**Data provided**
───
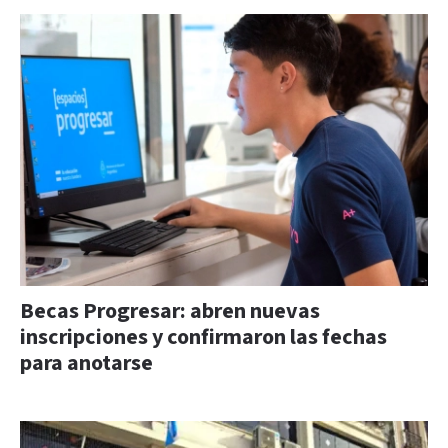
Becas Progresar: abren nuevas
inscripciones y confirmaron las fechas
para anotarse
───
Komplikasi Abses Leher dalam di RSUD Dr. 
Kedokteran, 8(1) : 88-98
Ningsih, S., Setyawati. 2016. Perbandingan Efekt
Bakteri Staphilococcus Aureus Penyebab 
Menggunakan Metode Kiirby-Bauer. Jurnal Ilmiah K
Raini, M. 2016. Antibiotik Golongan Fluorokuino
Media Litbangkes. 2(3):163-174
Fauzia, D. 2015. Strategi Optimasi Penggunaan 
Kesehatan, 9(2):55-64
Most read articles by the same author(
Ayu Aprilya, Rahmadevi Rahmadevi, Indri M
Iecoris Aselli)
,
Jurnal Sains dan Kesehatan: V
───
**What needs to be done**
Please reproduce the lines from the line with "Ningsih, S., Setyawati." to the line with "Jurnal Sains dan Kesehatan: V", both ends included, exactly as they appear above.

**Task solution**
Ningsih, S., Setyawati. 2016. Perbandingan Efekt
Bakteri Staphilococcus Aureus Penyebab 
Menggunakan Metode Kiirby-Bauer. Jurnal Ilmiah K
Raini, M. 2016. Antibiotik Golongan Fluorokuino
Media Litbangkes. 2(3):163-174
Fauzia, D. 2015. Strategi Optimasi Penggunaan 
Kesehatan, 9(2):55-64
Most read articles by the same author(
Ayu Aprilya, Rahmadevi Rahmadevi, Indri M
Iecoris Aselli)
,
Jurnal Sains dan Kesehatan: V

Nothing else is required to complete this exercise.